Josh Jacobs dijo lo que todos piensan sobre el ascenso de los Bears

A primera vista, no parecería haber mucho que destacar sobre la victoria de los Green Bay Packers sobre los Chicago Bears . La victoria de Green Bay sobre Chicago en un partido de una anotación en casa, donde aparentemente todas las grandes jugadas finales le favorecían, es un guion demasiado familiar para cualquiera que haya seguido la rivalidad más antigua de la NFL durante, no sé, los últimos 30 años.

Que los Packers rompan el corazón de los apáticos Bears es un resultado tan común que la mayoría ya lo esperaba.

Pero algo se sentía diferente en esta victoria nada común de los Packers sobre los Bears, con el control de la NFC Norte en juego. Es decir, tras ir perdiendo 14-3 al medio tiempo, los Bears realmente contraatacaron . De forma convincente.
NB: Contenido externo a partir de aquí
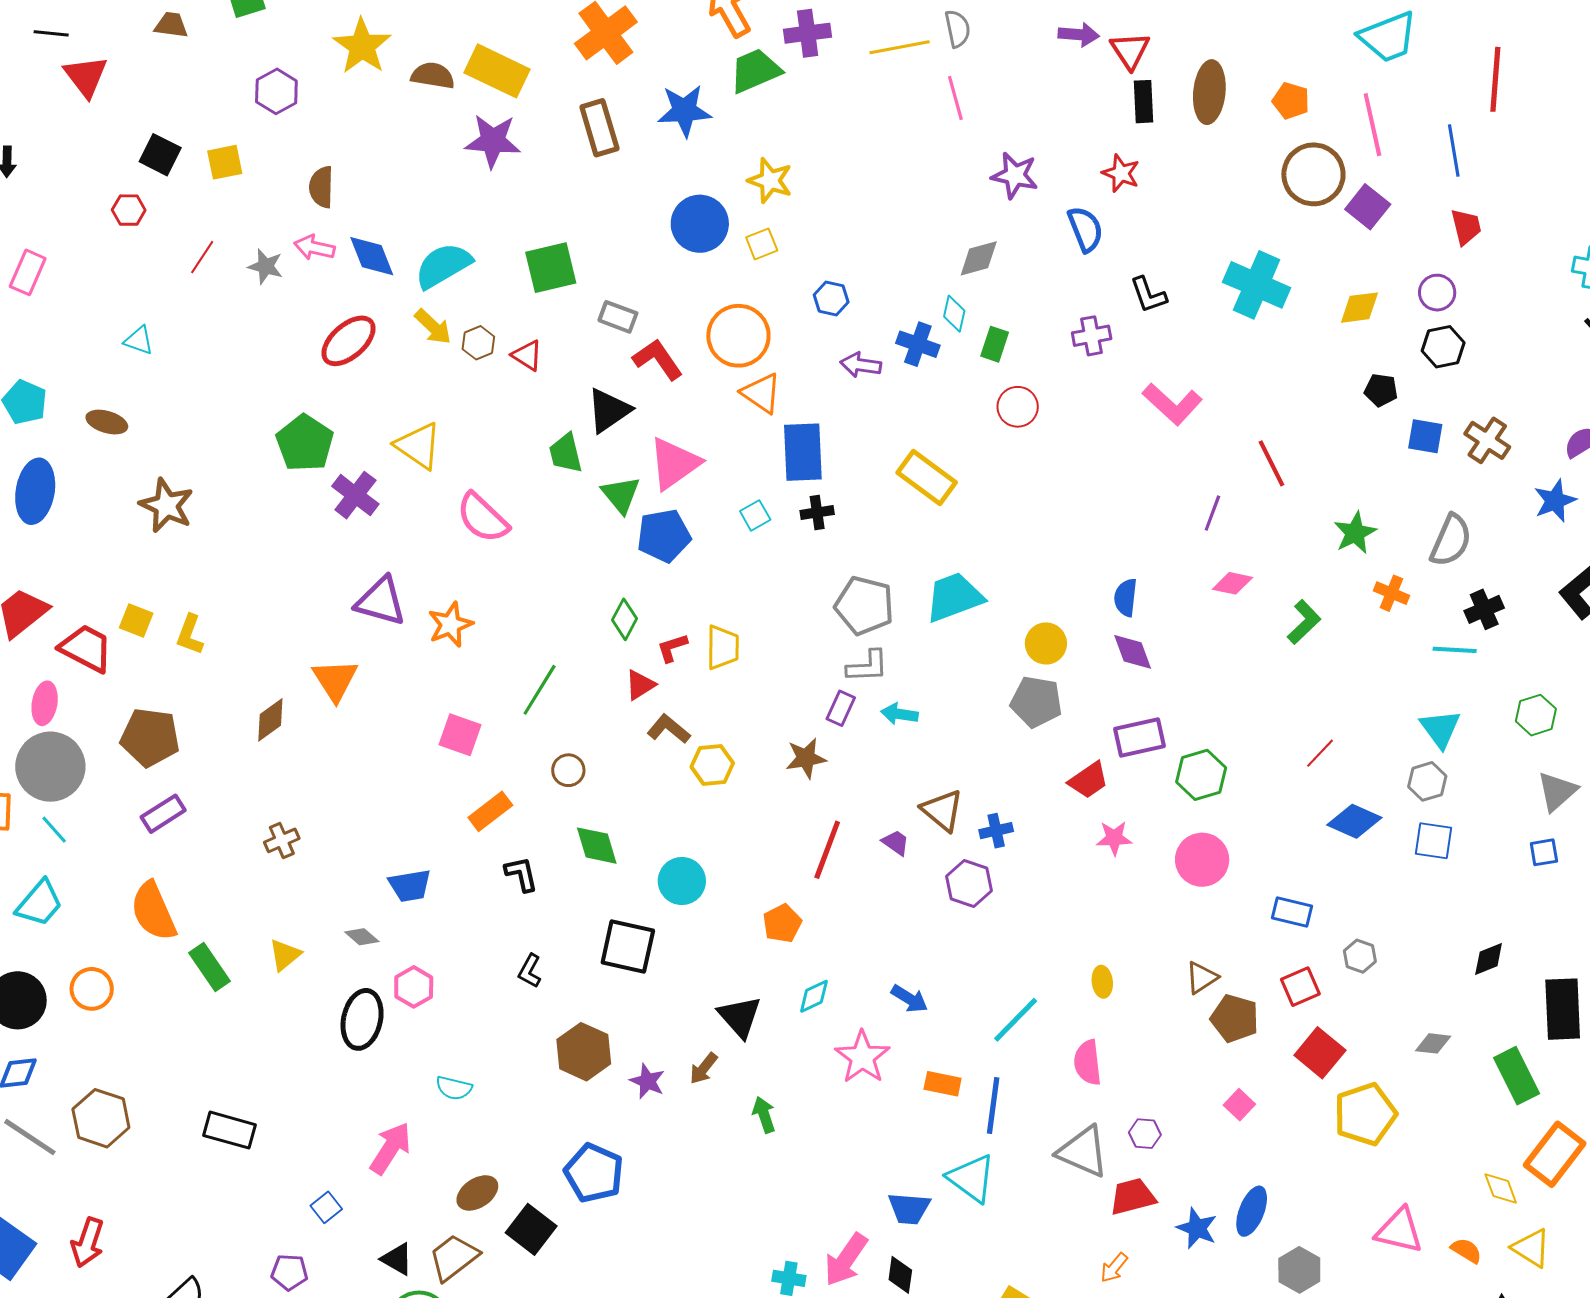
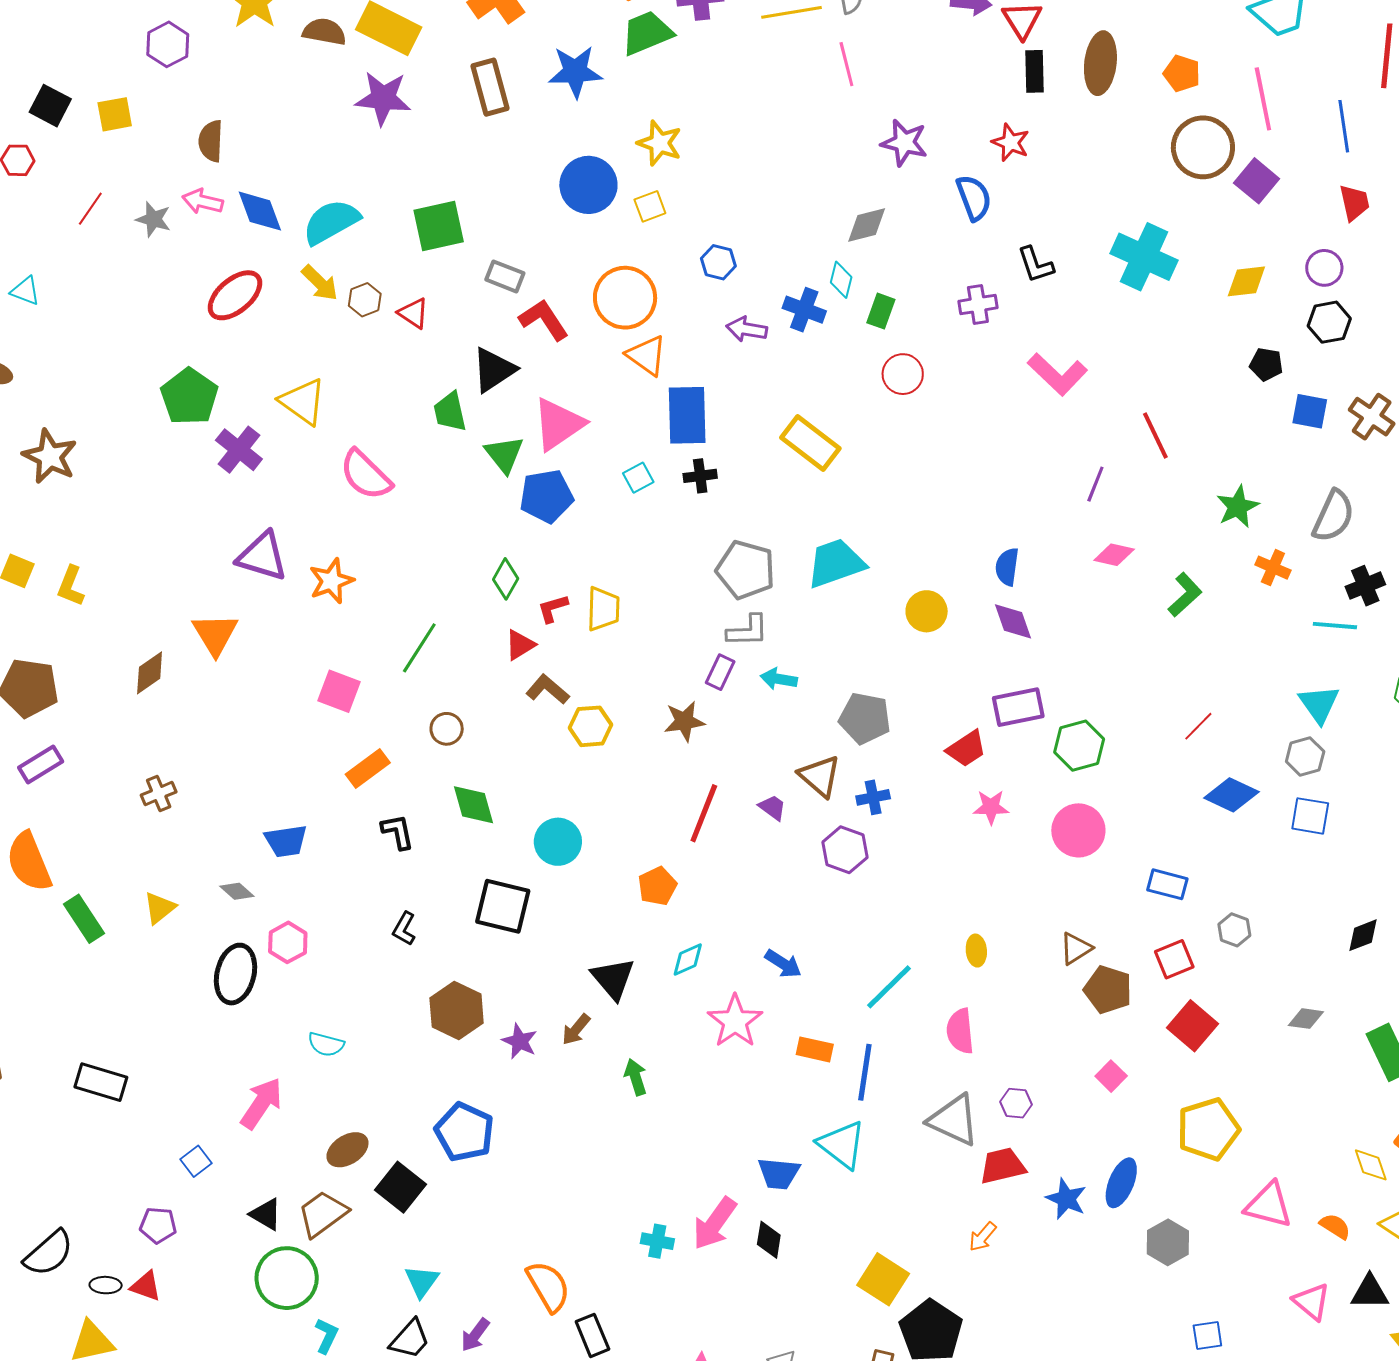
gray pentagon: (1036, 702) -> (865, 718), moved
yellow pentagon: (1365, 1114) -> (1208, 1129), moved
De hecho, «contraatacar» es probablemente una simplificación exagerada de cómo Caleb Williams, Ben Johnson y compañía le dieron la vuelta al partido en una actuación aguerrida en la segunda mitad, donde impusieron las reglas a los Packers como no lo habían hecho en años.

Williams no dejaba de lanzar un pase especial tras otro. Los ajustes y la estrategia de Johnson tenían a Micah Parsons y a la defensa de Green Bay en vilo. A todos los efectos, tras quedar contra las cuerdas, los Bears le dieron un buen susto a los Packers en uno de los dos estadios más difíciles de la NFL. Si Williams logra un mejor pase a la zona de anotación en cuarta y 1 en los momentos finales (o si la defensa de los Bears derriba a Josh Jacobs en una tercera y corta al final, cuando lo tenía completamente acorralado), podríamos estar hablando de que Chicago gane al menos dos partidos consecutivos en Lambeau Field por primera vez en casi dos décadas.

Eso no es un error tipográfico.

Sí, técnicamente es una victoria moral, pero aprendimos mucho sobre los Bears al ver su casi regreso en Green Bay. Esto, después de que desbancaran a los actuales campeones del Super Bowl, los Philadelphia Eagles, en su propio estadio el Viernes Negro. Estos Bears no son una cortina de humo. Son legítimos. Y no se irán a ninguna parte.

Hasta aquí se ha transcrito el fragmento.